▶ _Required work_
For the entries that appear below, write out the exact text and omit the pictures.

━━━━━ Recorded information ━━━━━

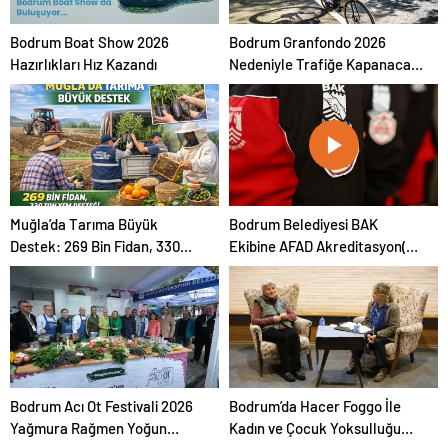
Bodrum Boat Show 2026
Bodrum Granfondo 2026
Hazırlıkları Hız Kazandı
Nedeniyle Trafiğe Kapanacak
Yollar Açıklandı
Muğla’da Tarıma Büyük
Bodrum Belediyesi BAK
Destek: 269 Bin Fidan, 330
Ekibine AFAD Akreditasyon(3
Ton Yem
yıl geçerli) Arması
Bodrum Acı Ot Festivali 2026
Bodrum’da Hacer Foggo İle
Yağmura Rağmen Yoğun
Kadın ve Çocuk Yoksulluğu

━━━━━

▶ _Response box_
Bodrum Boat Show 2026
Bodrum Granfondo 2026
Hazırlıkları Hız Kazandı
Nedeniyle Trafiğe Kapanacak
Yollar Açıklandı
Muğla’da Tarıma Büyük
Bodrum Belediyesi BAK
Destek: 269 Bin Fidan, 330
Ekibine AFAD Akreditasyon(3
Ton Yem
yıl geçerli) Arması
Bodrum Acı Ot Festivali 2026
Bodrum’da Hacer Foggo İle
Yağmura Rağmen Yoğun
Kadın ve Çocuk Yoksulluğu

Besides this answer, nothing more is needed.